Other Natural Treatments
• Aromatherapy To ease discomfort, try a breast compress laced with essential oils. Add 3 drops each of ginger, German chamomile, and lavender oils to a bowl containing 1 cup warm water. Lay a folded gauze over the surface of the water for ten seconds, so that it soaks up the floating oil particles. Remove it and wring it out. Place the cloth over one bare breast for five to ten minutes. Repeat on the other breast, if necessary.
• Exercise Regular exercise helps balance hormones. Aim for at least 30 minutes a day of any exercise that leaves you slightly breathless.
• Check your breasts It’s worth reiterating here how crucial it is that you check your breasts regularly (daily if you’re concerned, otherwise once a month).

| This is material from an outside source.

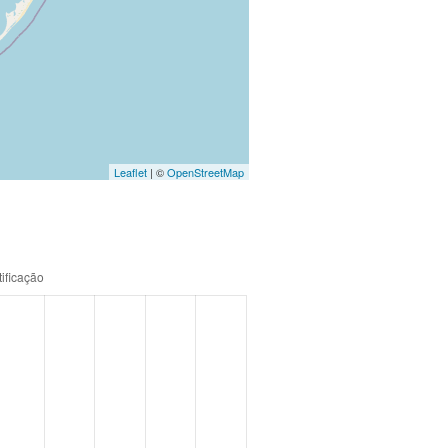
Leaflet
| ©
OpenStreetMap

Some research has suggested that simply ditching the habit of wearing a bra can ease the discomfort of cyclical breast pain and even reduce fibrocysts, if you suffer from them. Some doctors believe that a bra can restrict the flow of lymph through your breast tissue (there are lymph glands just underneath each breast), allowing toxins to accumulate and cause pain. Although we’ve yet to discover a firm connection between breast problems and bra-wearing, try to avoid wearing underwire or tight-fitting bras. Opt instead for camisoles or tank-tops with built-in support, or at the very least use a wireless bra. Whenever you can (especially at nighttime), go braless altogether.